When a desperate bankrupt retailer gambled on then-unfamiliar consumer electronics brands that are today’s best selling.
The Electronics department at Kmart was my very first job. Look, I even still have one of my polos and nametags from back then. And, oy, does it smell dusty – much like the store did. Too bad I don’t have one of the vests anymore. As one of the busiest Kmarts in the country at the time, we sold a lot of electronics. In fact, our Electronics department alone had more revenue than many Kmarts did the entire store.
When I worked in our Kmart Electronics department in the early 2000s, during its first bankruptcy, one of the many challenges as a bankrupt company was getting vendors to ship product to us. Almost all of the major electronic brands immediately stopped shipping product. But, in some way, that was to our benefit. Our store never had empty shelves. But how could that be if the major vendors wouldn’t ship products?
So what did Kmart do to keep its electronics shelves full? It brought in new brands – brands that, at the time, hadn’t established strong brand recognition in America – but still quality brands that eventually would. Brands that no one else was offering at the time, quality brands at affordable prices with little to no competition.
At the time, the most prestigious electronic brand names were the likes of Sony, Panasonic, Pioneer, Sharp, and Philips. RCA was a mid-tier brand, and cheaper brands included Emerson and Sylvania for those who cared more about price than quality.
Today, most of these brands are relics. If they are still around, they no longer hold much market share in the U.S. But in 2002, they were the major brands that everyone sought out to purchase.
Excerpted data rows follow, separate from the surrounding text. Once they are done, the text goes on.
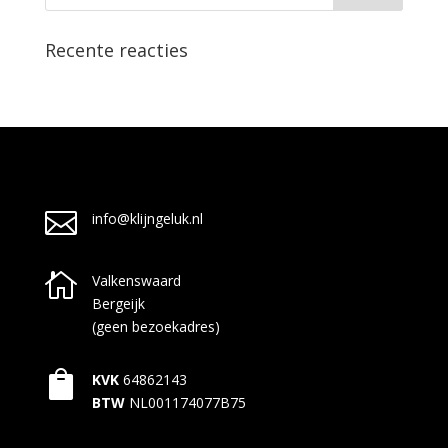
Recente reacties

info@klijngeluk.nl

Valkenswaard
Bergeijk
(geen bezoekadres)

KVK
64862143
BTW
NL001174077B75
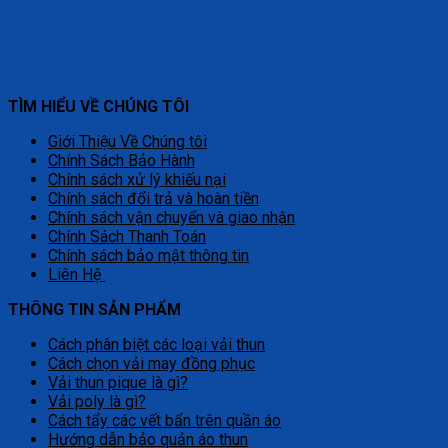
TÌM HIỂU VỀ CHÚNG TÔI
Giới Thiệu Về Chúng tôi
Chính Sách Bảo Hành
Chính sách xử lý khiếu nại
Chính sách đổi trả và hoàn tiền
Chính sách vận chuyển và giao nhận
Chính Sách Thanh Toán
Chính sách bảo mật thông tin
Liên Hệ
THÔNG TIN SẢN PHẨM
Cách phân biệt các loại vải thun
Cách chọn vải may đồng phục
Vải thun pique là gì?
Vải poly là gì?
Cách tẩy các vết bẩn trên quần áo
Hướng dẫn bảo quản áo thun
In lieu of those recognized brands, Kmart struck deals with South Korean and Chinese manufacturers who were then unfamiliar to the United States market. For the higher tier of products, using South Korean manufactures, they resurrected the long defunct Curtis Mathes brand as a private label and brought in Goldstar; with Chinese manufacturer HiSense as a low-to-mid tier offering.
If you’re not aware, Goldstar happens to the “G” in LG. The Curtis Mathes products were mostly manufactured by Samsung. I knew this because the shipping labels affixed to the boxes were sent from Samsung to Kmart’s headquarters in Troy, Michigan. Also, some of the instruction manuals listed Samsung support contacts. Today, Samsung and LG are leading electronics brands in the United States, but in 2002, they were barely known.
Montgomery Wards did something similar for its Admiral brand of consumer electronics a couple years prior, contracting with both Samsung and LG as manufacturers.
These brands weren’t completely unfamiliar at the time, but they didn’t hold any prominence compared to the major brands I mentioned earlier. In fact, it was rare that I encountered someone who had heard of any of these at the time. Samsung definitely had stronger brand recognition than Goldstar did, the latter of which was more familiar as a small appliance brand to those who did recognize it; same for HiSense.
Curtis Mathes itself had once been a household name associated with quality, marketing the slogan “the most expensive television set in America, and darn well worth it,” but it was a brand that faded in the 1980s. Nearly 20 years later, it was long forgotten by most and now a private label brand associated with a bankrupt retailer. Knowing they were manufactured by Samsung didn’t help much either.
I did a quick glance at old newspaper advertisements and archived websites from the era to see if my memory accurately reflected the brands’ lack of availability. The only consumer electronics products I could find marketing as Goldstar were computer monitors; with only rare references of the Samsung brand.
In fact, one article from 2010 mentions that national retailers like Sears, Lowe’s, Best Buy, and Home Depot all refused to distribute the Goldstar and subsequent LG brand during the 1990s because it was an “unknown” brand. Even regional retailers like Fry’s and hhgregg refused to stock it.
At first, I was like, how the hell am I supposed to sell these brands? Then I saw how good the quality actually was. Not quite a Sony but damn close, and considerably more affordable.
Had I known at the time that Goldstar manufactured Zenith televisions by the 1990s, that would have helped because Zenith was then a brand recognized for quality that almost everyone had heard of, probably because every quality hotel room at that time had a Zenith. By the way, I stayed in a Red Roof Inn only a couple years ago that still had one of those 25” Zeniths. I had to take a look at the manufactured date – it was 1999.
These actually became pretty good sellers. Even after the bigger brands resumed shipping, both Curtis Mathes and Goldstar remained strong sellers. Even HiSense sold decently. It probably helped that Curits Mathes and HiSense were the first flat screen TVs we offered (flat screen, not flat panel), initially as a 20” models and later 27”. The Curtis Mathes 20” flat screen sold for $209.99 and HiSense for $199.99. Also, the biggest TVs we offered were the 32” and 36” Curtis Mathes models.
Today, Samsung and LG are the best-selling consumer electronics brands in the United States. HiSense is up there too, but not quite as close as its Chinese comrade TCL. But in 2002, when Kmart began offering them out of desperation forced by the circumstance of bankruptcy, they were barely known. In doing so, Kmart almost carried these exclusively at the time. Could it be that Kmart was forward thinking, or just lucky? You decide.